Greta turns, points at the computer and breathes a request. Olli picks it up, puts it in her lap and helps her hands to the keyboard. She writes her last status update, closes the computer, and looks up at Olli.

Before she falls into another sleep, he thinks he sees the sun reflected in the green of her eyes. He turns to the window and is surprised to see that the sky is an impenetrable grey.

He puts away the computer, gets dressed and sits in the chair next to the bed, watching the life fade from the golden-haired woman. He holds her hand and looks at her red-painted fingernails. Her fingers grow cold; her face turns waxen; her breath slows and stumbles. Olli isn’t sure if he knows how to feel for a pulse, but it feels weak and irregular and sometimes disappears altogether.

Hours pass.

Olli sits, waits and makes observations. They fall like drops somewhere inside him, waiting to be pondered later.

Greta has been silent and still for a long time. Olli bends closer. Then her lips part and smile weakly.

She whispers, “Olli, ask me now…”

Her voice is like the rustle of dead leaves. It takes a moment for him to understand what she means, and another moment to collect himself.

Finally, he asks her the question. But Greta is already gone.

The End

54

AFTER PRONOUNCING GRETA KARA DEAD, Dr Oksanen sighs and pulls the blanket up over the face of the deceased. The blanket is covered in white satin, and the effect is impeccably cinematic.
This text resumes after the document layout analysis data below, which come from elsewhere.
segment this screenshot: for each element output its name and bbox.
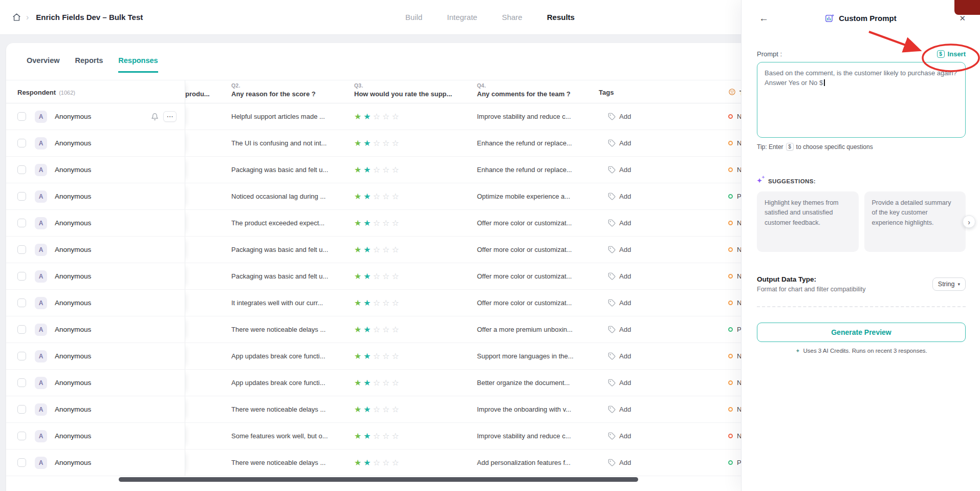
star-filled-icon: ★	[354, 219, 361, 227]
q4-cell: Enhance the refund or replace...	[477, 130, 599, 156]
generate-preview-button[interactable]: Generate Preview	[757, 323, 966, 342]
add-tag-button[interactable]: Add	[608, 246, 631, 253]
table-row[interactable]: A Anonymous ⋯ There were noticeable dela…	[6, 396, 857, 423]
add-tag-button[interactable]: Add	[608, 459, 631, 466]
tag-icon	[608, 326, 616, 333]
row-checkbox[interactable]	[17, 245, 26, 254]
star-empty-icon: ☆	[382, 139, 389, 147]
sentiment-dot	[728, 274, 733, 279]
suggestion-card-2[interactable]: Provide a detailed summary of the key cu…	[864, 191, 966, 252]
table-row[interactable]: A Anonymous ⋯ Some features work well, b…	[6, 423, 857, 450]
add-tag-button[interactable]: Add	[608, 193, 631, 200]
table-header: Respondent (1062) produ... Q2. Any reaso…	[6, 80, 857, 103]
back-arrow-icon[interactable]: ←	[759, 13, 769, 23]
tab-overview[interactable]: Overview	[27, 56, 60, 73]
bell-icon[interactable]	[151, 113, 159, 121]
respondent-cell: A Anonymous ⋯	[6, 423, 185, 449]
nav-share[interactable]: Share	[502, 13, 522, 22]
column-header-tags[interactable]: Tags	[599, 88, 728, 103]
output-type-select[interactable]: String ▾	[932, 277, 966, 291]
close-icon[interactable]: ✕	[959, 14, 966, 22]
row-checkbox[interactable]	[17, 378, 26, 387]
tab-reports[interactable]: Reports	[75, 56, 103, 73]
q4-cell: Enhance the refund or replace...	[477, 157, 599, 183]
ai-credits-icon: ✦	[795, 348, 800, 354]
row-checkbox[interactable]	[17, 298, 26, 307]
add-tag-button[interactable]: Add	[608, 379, 631, 387]
table-row[interactable]: A Anonymous ⋯ The UI is confusing and no…	[6, 130, 857, 157]
add-tag-button[interactable]: Add	[608, 405, 631, 413]
row-checkbox[interactable]	[17, 325, 26, 334]
column-header-q1-partial[interactable]: produ...	[185, 82, 231, 103]
add-tag-label: Add	[619, 432, 631, 440]
add-tag-button[interactable]: Add	[608, 352, 631, 360]
table-row[interactable]: A Anonymous ⋯ Packaging was basic and fe…	[6, 237, 857, 263]
row-checkbox[interactable]	[17, 272, 26, 281]
add-tag-label: Add	[619, 193, 631, 200]
column-header-q2[interactable]: Q2. Any reason for the score ?	[231, 82, 354, 103]
star-rating: ★★☆☆☆	[354, 405, 399, 414]
add-tag-button[interactable]: Add	[608, 326, 631, 333]
star-filled-icon: ★	[363, 193, 371, 201]
q4-cell: Offer more color or customizat...	[477, 210, 599, 236]
add-tag-label: Add	[619, 326, 631, 333]
table-row[interactable]: A Anonymous ⋯ Noticed occasional lag dur…	[6, 183, 857, 210]
star-empty-icon: ☆	[373, 272, 380, 281]
add-tag-button[interactable]: Add	[608, 299, 631, 307]
nav-results[interactable]: Results	[547, 13, 575, 22]
add-tag-button[interactable]: Add	[608, 272, 631, 280]
star-empty-icon: ☆	[391, 405, 399, 414]
add-tag-button[interactable]: Add	[608, 166, 631, 174]
avatar: A	[35, 137, 47, 150]
suggestion-cards: Highlight key themes from satisfied and …	[757, 191, 966, 252]
row-checkbox[interactable]	[17, 219, 26, 227]
row-checkbox[interactable]	[17, 139, 26, 147]
horizontal-scrollbar[interactable]	[119, 477, 638, 482]
table-row[interactable]: A Anonymous ⋯ Packaging was basic and fe…	[6, 157, 857, 183]
star-empty-icon: ☆	[382, 432, 389, 440]
respondent-name: Anonymous	[55, 246, 91, 253]
table-row[interactable]: A Anonymous ⋯ Packaging was basic and fe…	[6, 263, 857, 290]
sparkles-icon: ✦ ✦	[757, 177, 765, 185]
row-checkbox[interactable]	[17, 352, 26, 360]
table-row[interactable]: A Anonymous ⋯ There were noticeable dela…	[6, 450, 857, 476]
q2-answer: Noticed occasional lag during ...	[231, 193, 354, 200]
more-options-button[interactable]: ⋯	[163, 111, 177, 122]
prompt-textarea[interactable]: Based on the comment, is the customer li…	[757, 62, 966, 138]
table-row[interactable]: A Anonymous ⋯ The product exceeded expec…	[6, 210, 857, 237]
add-tag-button[interactable]: Add	[608, 219, 631, 227]
add-tag-button[interactable]: Add	[608, 113, 631, 120]
nav-integrate[interactable]: Integrate	[447, 13, 477, 22]
table-row[interactable]: A Anonymous ⋯ It integrates well with ou…	[6, 290, 857, 316]
column-header-q4[interactable]: Q4. Any comments for the team ?	[477, 82, 599, 103]
row-checkbox[interactable]	[17, 432, 26, 440]
insert-button[interactable]: $ Insert	[937, 50, 966, 58]
tag-icon	[608, 166, 616, 174]
tab-responses[interactable]: Responses	[118, 56, 158, 73]
q4-cell: Support more languages in the...	[477, 343, 599, 369]
avatar: A	[35, 164, 47, 176]
add-tag-label: Add	[619, 166, 631, 174]
add-tag-button[interactable]: Add	[608, 139, 631, 147]
add-tag-button[interactable]: Add	[608, 432, 631, 440]
q3-cell: ★★☆☆☆	[354, 396, 477, 422]
column-header-q3[interactable]: Q3. How would you rate the supp...	[354, 82, 477, 103]
suggestion-card-1[interactable]: Highlight key themes from satisfied and …	[757, 191, 859, 252]
row-checkbox[interactable]	[17, 112, 26, 121]
table-row[interactable]: A Anonymous ⋯ There were noticeable dela…	[6, 316, 857, 343]
q2-cell: Helpful support articles made ...	[231, 103, 354, 130]
nav-build[interactable]: Build	[405, 13, 422, 22]
row-checkbox[interactable]	[17, 458, 26, 467]
star-empty-icon: ☆	[391, 193, 399, 201]
row-checkbox[interactable]	[17, 405, 26, 414]
table-row[interactable]: A Anonymous ⋯ App updates break core fun…	[6, 370, 857, 396]
table-row[interactable]: A Anonymous ⋯ Helpful support articles m…	[6, 103, 857, 130]
row-checkbox[interactable]	[17, 165, 26, 174]
home-icon[interactable]	[12, 13, 21, 22]
table-row[interactable]: A Anonymous ⋯ App updates break core fun…	[6, 343, 857, 370]
q2-cell: Noticed occasional lag during ...	[231, 183, 354, 209]
avatar: A	[35, 377, 47, 389]
next-suggestions-button[interactable]: ›	[963, 216, 975, 228]
row-checkbox[interactable]	[17, 192, 26, 201]
column-header-respondent[interactable]: Respondent (1062)	[6, 80, 185, 103]
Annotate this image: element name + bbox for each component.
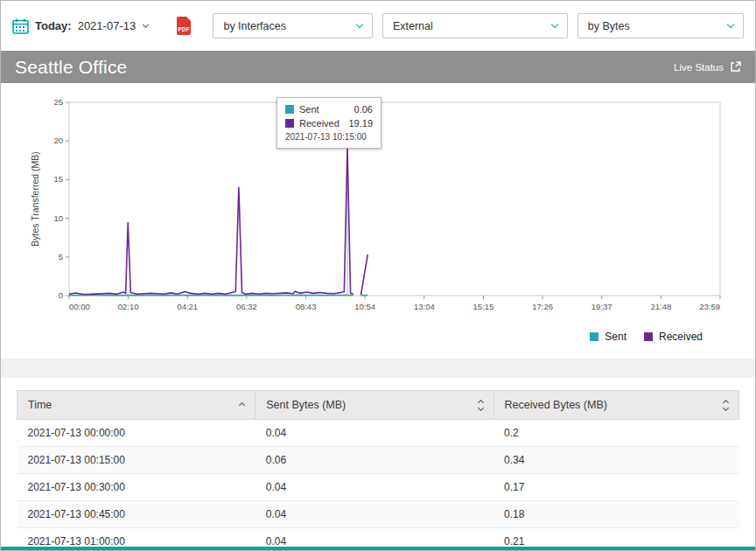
- bottom-accent-bar: [1, 547, 755, 550]
- sort-both-icon: [724, 401, 728, 410]
- sent-legend-swatch: [590, 332, 598, 341]
- table-cell: 0.04: [256, 474, 494, 501]
- chart-legend: Sent Received: [27, 329, 732, 345]
- chevron-down-icon: [356, 20, 363, 27]
- column-label-sent: Sent Bytes (MB): [266, 399, 346, 411]
- svg-text:06:32: 06:32: [236, 302, 257, 311]
- svg-text:19:37: 19:37: [592, 302, 612, 311]
- date-label: Today:: [35, 19, 72, 32]
- table-cell: 0.2: [494, 420, 739, 447]
- date-picker[interactable]: Today: 2021-07-13: [12, 18, 177, 34]
- interfaces-dropdown-value: by Interfaces: [223, 20, 286, 32]
- svg-text:20: 20: [53, 136, 63, 145]
- interfaces-dropdown[interactable]: by Interfaces: [213, 13, 372, 38]
- pdf-icon-label: PDF: [178, 26, 190, 35]
- table-row: 2021-07-13 00:30:000.040.17: [18, 474, 739, 501]
- svg-text:02:10: 02:10: [118, 302, 139, 311]
- table-cell: 0.06: [256, 447, 494, 474]
- table-cell: 2021-07-13 00:15:00: [18, 447, 256, 474]
- table-cell: 0.04: [256, 501, 494, 528]
- svg-text:25: 25: [53, 97, 63, 107]
- svg-text:08:43: 08:43: [296, 302, 317, 311]
- svg-text:04:21: 04:21: [177, 302, 198, 311]
- sort-asc-icon: [239, 401, 245, 408]
- metric-dropdown[interactable]: by Bytes: [578, 13, 744, 38]
- svg-text:17:26: 17:26: [532, 302, 553, 311]
- table-cell: 0.17: [494, 474, 739, 501]
- tooltip-received-row: Received 19.19: [285, 118, 373, 129]
- section-divider: [1, 359, 755, 378]
- svg-text:15:15: 15:15: [473, 302, 494, 311]
- tooltip-received-label: Received: [299, 118, 340, 129]
- toolbar: Today: 2021-07-13 PDF by Interfaces Exte…: [1, 1, 755, 51]
- chart-section: 051015202500:0002:1004:2106:3208:4310:54…: [1, 83, 755, 352]
- column-label-received: Received Bytes (MB): [505, 399, 607, 411]
- column-header-time[interactable]: Time: [18, 391, 256, 420]
- table-row: 2021-07-13 00:45:000.040.18: [18, 501, 739, 528]
- table-cell: 0.04: [256, 420, 494, 447]
- svg-text:5: 5: [59, 252, 63, 262]
- chevron-down-icon: [550, 20, 557, 27]
- external-link-icon: [730, 61, 741, 73]
- tooltip-timestamp: 2021-07-13 10:15:00: [285, 132, 373, 142]
- table-cell: 0.18: [494, 501, 739, 528]
- tooltip-sent-value: 0.06: [354, 104, 373, 115]
- page-title: Seattle Office: [15, 57, 127, 78]
- svg-text:21:48: 21:48: [650, 302, 671, 311]
- legend-item-sent: Sent: [590, 331, 626, 343]
- svg-text:10:54: 10:54: [354, 302, 375, 311]
- date-value: 2021-07-13: [78, 19, 136, 32]
- metric-dropdown-value: by Bytes: [588, 20, 630, 32]
- table-header-row: Time Sent Bytes (MB) Received Bytes (MB): [18, 391, 739, 420]
- pdf-fold-icon: [186, 17, 191, 21]
- table-cell: 2021-07-13 00:30:00: [18, 474, 256, 501]
- received-legend-swatch: [644, 332, 653, 341]
- chevron-down-icon: [727, 20, 734, 27]
- tooltip-sent-label: Sent: [299, 104, 319, 115]
- sort-both-icon: [479, 401, 483, 410]
- column-label-time: Time: [28, 399, 52, 411]
- received-swatch: [285, 119, 294, 128]
- svg-text:Bytes Transferred (MB): Bytes Transferred (MB): [30, 151, 40, 247]
- chart-tooltip: Sent 0.06 Received 19.19 2021-07-13 10:1…: [276, 97, 382, 149]
- legend-item-received: Received: [644, 331, 703, 343]
- column-header-received[interactable]: Received Bytes (MB): [494, 391, 739, 420]
- column-header-sent[interactable]: Sent Bytes (MB): [256, 391, 494, 420]
- table-cell: 2021-07-13 00:00:00: [18, 420, 256, 447]
- table-row: 2021-07-13 00:00:000.040.2: [18, 420, 739, 447]
- legend-sent-label: Sent: [605, 331, 626, 343]
- legend-received-label: Received: [659, 331, 703, 343]
- svg-text:15: 15: [53, 174, 63, 184]
- table-cell: 2021-07-13 00:45:00: [18, 501, 256, 528]
- traffic-table: Time Sent Bytes (MB) Received Bytes (MB)…: [17, 390, 739, 551]
- live-status-label: Live Status: [674, 62, 724, 73]
- tooltip-received-value: 19.19: [348, 118, 373, 129]
- svg-text:00:00: 00:00: [69, 302, 90, 311]
- pdf-export-button[interactable]: PDF: [177, 17, 192, 35]
- tooltip-sent-row: Sent 0.06: [285, 104, 373, 115]
- interface-select-dropdown[interactable]: External: [382, 13, 568, 38]
- svg-text:10: 10: [53, 213, 63, 223]
- sent-swatch: [285, 105, 294, 114]
- calendar-icon: [12, 18, 29, 34]
- svg-text:0: 0: [59, 290, 63, 300]
- svg-text:13:04: 13:04: [414, 302, 435, 311]
- live-status-link[interactable]: Live Status: [674, 61, 741, 73]
- interface-select-value: External: [393, 20, 433, 32]
- page-header: Seattle Office Live Status: [1, 51, 755, 83]
- table-row: 2021-07-13 00:15:000.060.34: [18, 447, 739, 474]
- chevron-down-icon: [143, 22, 149, 28]
- table-body: 2021-07-13 00:00:000.040.22021-07-13 00:…: [18, 420, 739, 551]
- svg-text:23:59: 23:59: [699, 302, 720, 311]
- table-cell: 0.34: [494, 447, 739, 474]
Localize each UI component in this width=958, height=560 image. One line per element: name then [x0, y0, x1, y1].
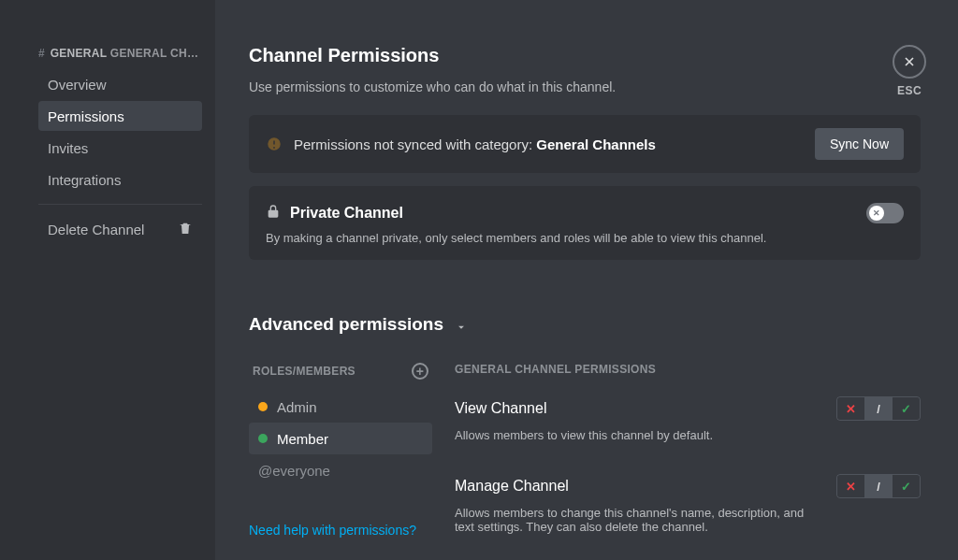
delete-channel-label: Delete Channel	[48, 222, 144, 237]
hash-icon: #	[38, 47, 45, 60]
perm-name: View Channel	[455, 400, 546, 417]
sync-text-pre: Permissions not synced with category:	[294, 136, 536, 152]
breadcrumb: # GENERAL GENERAL CHAN...	[38, 47, 202, 60]
page-title: Channel Permissions	[249, 45, 921, 66]
perm-deny-button[interactable]: ✕	[836, 474, 864, 498]
perm-allow-button[interactable]: ✓	[893, 396, 921, 421]
sync-notice-card: Permissions not synced with category: Ge…	[249, 115, 921, 173]
page-subtitle: Use permissions to customize who can do …	[249, 79, 921, 94]
chevron-down-icon	[455, 318, 468, 331]
permissions-column: GENERAL CHANNEL PERMISSIONS View Channel…	[455, 363, 921, 560]
sidebar-item-overview[interactable]: Overview	[38, 69, 202, 99]
private-channel-card: Private Channel By making a channel priv…	[249, 186, 921, 260]
perm-row-manage-channel: Manage Channel ✕ / ✓ Allows members to c…	[455, 474, 921, 534]
breadcrumb-category: GENERAL CHAN...	[110, 47, 202, 60]
perm-tristate: ✕ / ✓	[836, 396, 921, 421]
sidebar-item-label: Invites	[48, 140, 88, 156]
private-channel-toggle[interactable]	[866, 203, 904, 223]
divider	[38, 204, 202, 205]
private-desc: By making a channel private, only select…	[266, 231, 904, 245]
close-icon	[893, 45, 926, 79]
perm-row-view-channel: View Channel ✕ / ✓ Allows members to vie…	[455, 396, 921, 442]
sync-text: Permissions not synced with category: Ge…	[294, 136, 656, 152]
roles-header: ROLES/MEMBERS	[253, 365, 356, 378]
perm-desc: Allows members to view this channel by d…	[455, 428, 810, 442]
breadcrumb-channel: GENERAL	[51, 47, 108, 60]
lock-icon	[266, 204, 281, 223]
advanced-label: Advanced permissions	[249, 314, 443, 335]
sidebar-item-label: Overview	[48, 77, 107, 93]
perm-neutral-button[interactable]: /	[864, 474, 893, 498]
role-item-everyone[interactable]: @everyone	[249, 454, 432, 486]
toggle-knob	[869, 206, 884, 221]
perm-allow-button[interactable]: ✓	[893, 474, 921, 498]
role-label: @everyone	[258, 463, 330, 479]
sync-now-button[interactable]: Sync Now	[815, 128, 904, 160]
sync-category: General Channels	[536, 136, 656, 152]
main-content: Channel Permissions Use permissions to c…	[215, 0, 958, 560]
role-color-dot	[258, 402, 268, 411]
sidebar-item-invites[interactable]: Invites	[38, 133, 202, 163]
role-label: Admin	[277, 399, 317, 415]
role-item-admin[interactable]: Admin	[249, 391, 432, 423]
trash-icon	[178, 221, 193, 238]
sync-warning-icon	[266, 136, 283, 152]
sidebar-item-permissions[interactable]: Permissions	[38, 101, 202, 131]
sidebar-item-integrations[interactable]: Integrations	[38, 165, 202, 194]
advanced-permissions-toggle[interactable]: Advanced permissions	[249, 314, 921, 335]
role-item-member[interactable]: Member	[249, 423, 432, 454]
perm-neutral-button[interactable]: /	[864, 396, 893, 421]
sidebar-item-label: Permissions	[48, 108, 124, 124]
close-button[interactable]: ESC	[893, 45, 926, 97]
perm-section-label: GENERAL CHANNEL PERMISSIONS	[455, 363, 921, 376]
help-link[interactable]: Need help with permissions?	[249, 523, 416, 538]
perm-deny-button[interactable]: ✕	[836, 396, 864, 421]
role-color-dot	[258, 434, 268, 443]
perm-tristate: ✕ / ✓	[836, 474, 921, 498]
perm-desc: Allows members to change this channel's …	[455, 506, 810, 534]
add-role-button[interactable]: +	[412, 363, 428, 380]
sidebar-item-label: Integrations	[48, 172, 121, 188]
esc-label: ESC	[893, 84, 926, 97]
sidebar-item-delete-channel[interactable]: Delete Channel	[38, 214, 202, 244]
private-title: Private Channel	[290, 205, 403, 222]
perm-name: Manage Channel	[455, 478, 569, 495]
role-label: Member	[277, 431, 328, 447]
settings-sidebar: # GENERAL GENERAL CHAN... Overview Permi…	[14, 0, 215, 560]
Olli feels cold. He and the doctor stand next to the bed in their suits, stiff and serious, their arms at their sides, both wearing ties. Greta lies naked under the blanket, the marks of Olli’s teeth still on her skin.

“My condolences,” the doctor says. “It’s obvious how much the two of you meant to each other. I sense a great love. I hope that you were able to say goodbye to each other and nothing was left unresolved between you. As a physician, I see all sorts of things. Many kinds of deaths. Sad ends. Bitterness. Inability to put away pride and ask for forgiveness even when faced with eternal separation. This is so very sad, but I hope I don’t offend you if I venture to say, Mr Suominen, that your love story had a very beautiful ending.”

Olli nods. He’s numb, and the situation is unreal, right down to the drama-reading Dr Oksanen’s brief speech.

They go downstairs and shake hands. The doctor prepares to leave. He promises to take care of the requisite notifications relevant to Greta’s death, which he says “falls to him in his role as physician”. He also says that someone will come soon for Greta’s body, and the owner of the house will come to take care of everything connected with terminating the rental contract. Olli needn’t worry about anything. He can “walk out of this house of sorrow and close the door behind him and focus on grieving”.